In this case, this station's pop-up window shows winds are out of the south-southeast (170 degrees) and are blowing at 7.8 kt (knots) which is approximately 9 miles per hour (mph), and barometric pressure is falling.
This observation confirms that the winds are blowing water toward land and may be contributing to higher than normal water levels, but 9 mph winds are not that strong, so let's look at the last 5 days' worth of data to see if we can substantiate this further (see Figure 4.10).
Credit: NOAA: Screen clipping taken: 1/14/2014 12:00 PM
Credit: NOAA/NWS/NDBC: Screen clipping taken: 1/14/2014 12:08 PM
In this graph, observations of wind speed, wind gusts, and air pressure are plotted for the five day interval (From 1/9 to 1/14 Eastern Savings Time).
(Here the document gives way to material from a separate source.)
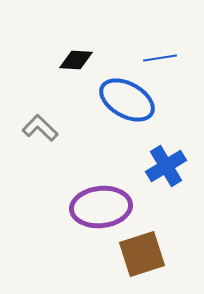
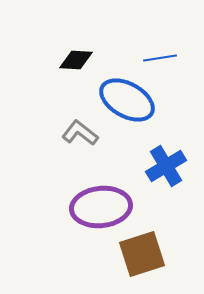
gray L-shape: moved 40 px right, 5 px down; rotated 6 degrees counterclockwise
So, it is clear that a storm event with high winds and low atmospheric pressure moved through the area on 1/11 and 1/12/14. A short-term higher-pressure event moved through early on January 13, but this appears to be followed by another storm that was developing at the time of observation on 1/14/14.
Given the observations above, the storm-surge level observed in the Stony Brook data for 1/14/14 (Figure 4.8) was most likely produced by the storm event with associated onshore winds and atmospheric low pressure.
In order to understand sea-level change in greater depth, geoscientists need to differentiate individual factors and their potential impacts. Like any equation in mathematics, geoscientists use background data as a baseline for developing predictive algorithms or models that can be used to explain or "fit" the majority of observational data. They will then work to refine their models as new events are added to the dataset.
This data from Long Island, New York and this exercise should illustrate to you just some of the complexity involved in investigating sea level change - at least on periodic, short-term time intervals of a few hours to a few days.